Rita Marcotulli arriverà all’appuntamento serale in piazza del Popolo reduce dall’altro impegno che la attende invece in mattinata, a mezzogiorno, nei pressi di Loiri San Paolo, sulla spiaggia di Porto Taverna, con il progetto BAM, acronimo ricavato dalle iniziali dei tre componenti dell’organico: l’eclettico contrabbassista pugliese Marco Bardoscia, il versatile quartetto d’archi Alborada (Anton Berovski e Sonia Peana ai violini, Nico Ciricugno alla viola e Piero Salvatori al violoncello) e appunto, Rita Marcotulli. Un progetto nato da un’idea di Bardoscia e della violinista Sonia Peana, e che si muove, originariamente, intorno a brani dello stesso contrabbassista e adattamenti studiati per questa formazione, per arrivare a composizioni della Marcotulli e del quartetto Alborada, lasciando spazio anche all’improvvisazione. Le diverse fonti musicali si fondono per dare spazio a qualcosa di nuovo, fresco e originale, tra sonorità macedoni, isolane e mediterranee, che emergono naturalmente e senza forzature, sottolineando l’essenza stessa di ogni componente: il quartetto d’archi svolge un ruolo di sostegno ai solisti e, al tempo stesso, è anche una terza entità musicale autonoma.
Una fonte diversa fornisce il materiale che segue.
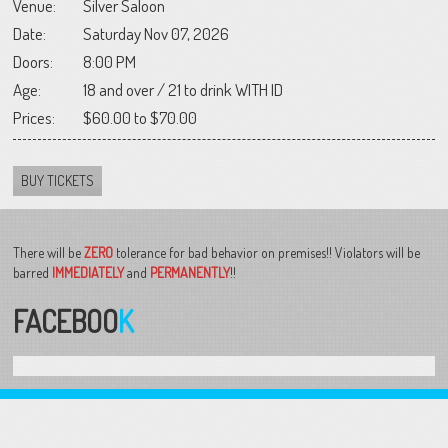
Venue:
Silver Saloon
Date:
Saturday Nov 07, 2026
Doors:
8:00 PM
Age:
18 and over / 21 to drink WITH ID
Prices:
$60.00 to $70.00
BUY TICKETS
There will be
ZERO
tolerance for bad behavior on premises!! Violators will be
barred
IMMEDIATELY
and
PERMANENTLY
!!
FACEBOO
K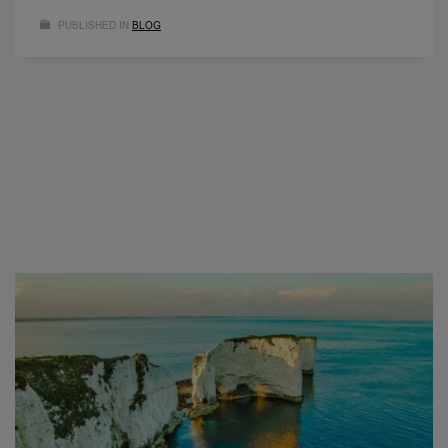
PUBLISHED IN
BLOG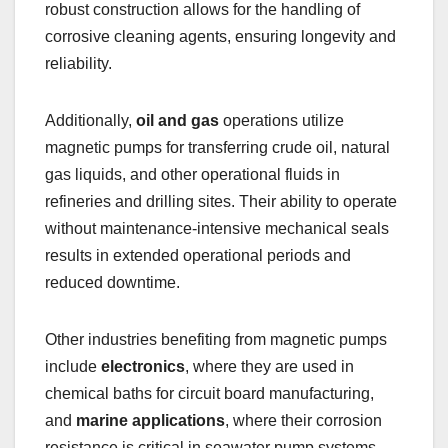
robust construction allows for the handling of
corrosive cleaning agents, ensuring longevity and
reliability.
Additionally,
oil and gas
operations utilize
magnetic pumps for transferring crude oil, natural
gas liquids, and other operational fluids in
refineries and drilling sites. Their ability to operate
without maintenance-intensive mechanical seals
results in extended operational periods and
reduced downtime.
Other industries benefiting from magnetic pumps
include
electronics
, where they are used in
chemical baths for circuit board manufacturing,
and
marine applications
, where their corrosion
resistance is critical in seawater pump systems.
Nel pomeriggio il festival fa tappa a Telti, dove, alle 18.00, nella chiesa di Santa Vittoria, è di scena un altro nome di spicco della scena jazzistica italiana, Stefano Battaglia, con un programma di improvvisazioni al piano che, sotto il titolo “Questo ricordo lo vorrei raccontare”, ripercorre in musica l’opera del fotografo Mario Giacomelli (1925-2000), ispirata dai versi di poeti come Emily Dickinson, Franco Costabile, Cesare Pavese, Edgar Lee Master. Classe 1965, Stefano Battaglia è un pianista attento al suono e alla melodia: forte di una solida preparazione musicale che l’ha portato dapprima a mettersi in luce in ambito “classico”, conta un vasto curriculum di collaborazioni importanti e progetti propri, qualcosa come tremila concerti all’attivo e una discografia di oltre cento titoli che gli ha fruttato premi e riconoscimenti in patria e all’estero. Nel 2004 ha inaugurato la collaborazione con la prestigiosa etichetta tedesca ECM, che ha pubblicato cinque suoi album; i tre più recenti lo vedono alla testa del suo collaudatissimo trio, con Salvatore Maiore al contrabbasso e Roberto Dani alla batteria, che anche il pubblico di Time in Jazz potrà apprezzare in concerto domenica pomeriggio a Tula, nella chiesa di Santa Maria di Coros (ore 18.00).